_PROVIDED DATA_:

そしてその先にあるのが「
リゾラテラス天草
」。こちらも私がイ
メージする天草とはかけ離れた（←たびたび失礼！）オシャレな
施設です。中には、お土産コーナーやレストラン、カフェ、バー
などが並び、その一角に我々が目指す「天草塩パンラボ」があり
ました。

_EXERCISE AIM_: Please write out the records from above, keeping every line exact.

_EXPECTED ANSWER_:
そしてその先にあるのが「
リゾラテラス天草
」。こちらも私がイ
メージする天草とはかけ離れた（←たびたび失礼！）オシャレな
施設です。中には、お土産コーナーやレストラン、カフェ、バー
などが並び、その一角に我々が目指す「天草塩パンラボ」があり
ました。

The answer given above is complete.